Given data:

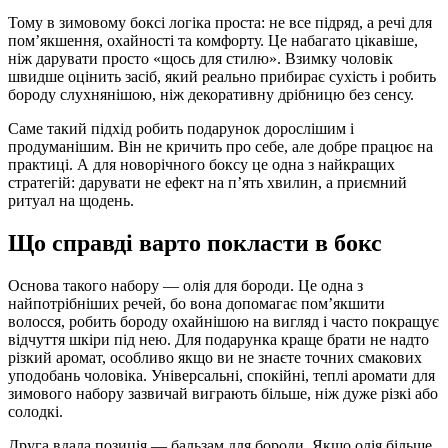
Тому в зимовому боксі логіка проста: не все підряд, а речі для
пом’якшення, охайності та комфорту. Це набагато цікавіше,
ніж дарувати просто «щось для стилю». Взимку чоловік
швидше оцінить засіб, який реально прибирає сухість і робить
бороду слухнянішою, ніж декоративну дрібницю без сенсу.
Саме такий підхід робить подарунок дорослішим і
продуманішим. Він не кричить про себе, але добре працює на
практиці. А для новорічного боксу це одна з найкращих
стратегій: дарувати не ефект на п’ять хвилин, а приємний
ритуал на щодень.
Що справді варто покласти в бокс
Основа такого набору — олія для бороди. Це одна з
найпотрібніших речей, бо вона допомагає пом’якшити
волосся, робить бороду охайнішою на вигляд і часто покращує
відчуття шкіри під нею. Для подарунка краще брати не надто
різкий аромат, особливо якщо ви не знаєте точних смакових
уподобань чоловіка. Універсальні, спокійні, теплі аромати для
зимового набору зазвичай виграють більше, ніж дуже різкі або
солодкі.
Друга вдала позиція — бальзам для бороди. Якщо олія більше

Exercise instructions:
Provide the count of lines above containing "більше", without any added words.

Result for this exercise:
2